Government Watchdog Is Investigating The Trump Transition

The office will focus on potential conflicts of interest and communications with foreign governments.

The U.S. Government Accountability Office is reviewing Donald Trump’s presidential transition, focusing on funding, ethics and communications with foreign governments.

Sen. Elizabeth Warren (D-Mass.) and Rep. Elijah Cummings (D-Md.) requested the review in November, citing concerns with “reports of ‘disarray’ within a ‘chaotic’ transition.”

In an April 5 letter to Warren and Cummings, the GAO confirmed that it would conduct the review. The report will focus on four questions, including how taxpayer and private funds were spent during the election. GAO officials will also look at what information the Office of Government Ethics made available to Trump’s transition team and how Trump’s team used those services. OGE Director Walter Shaub Jr. expressed concern during the transition that Trump’s Cabinet picks weren’t fully vetted, and he reportedly warned Trump officials after his office lost contact with the transition team shortly after the November election.  

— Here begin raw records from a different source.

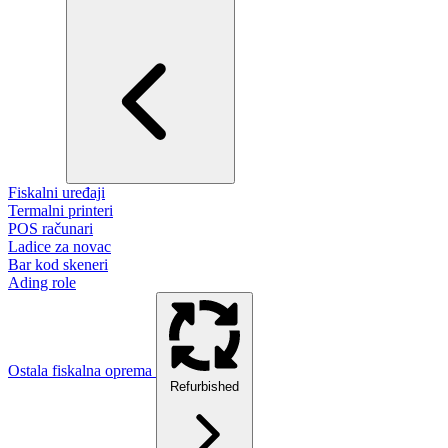
Fiskalni uređaji
Termalni printeri
POS računari
Ladice za novac
Bar kod skeneri
Ading role
Ostala fiskalna oprema
Refurbished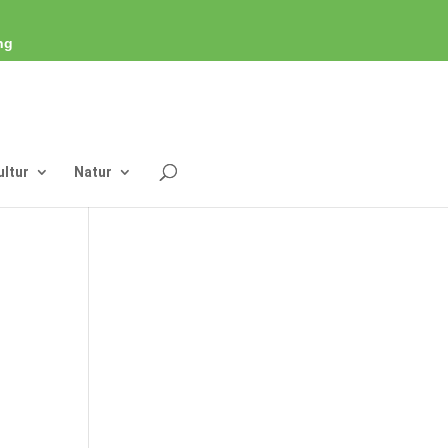
ng
ultur
Natur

Trump has extensive potential conflicts of interest, but because he has declined to release his tax returns, the extent of those conflicts remains unknown. He declined to divest entirely from his business interests following the election, instead simply saying that it would be run by his children, who would have no contact with him over business-related decisions.

The GAO will also review how transition officials communicated with foreign governments and how their actions compare with the Obama transition in 2009 and the Bush transition in 2001. Michael Flynn, formerly Trump’s national security adviser, was fired in February after lying about communications with Russia’s ambassador to the United States. Attorney General Jeff Sessions also met with the Russian diplomat and was forced to recuse himself from any probe of Trump’s ties to Russia after The Washington Post reported that he failed to disclose the meeting during his Senate confirmation hearing.

The GAO said in its letter that it would provide a draft of its report for review in June.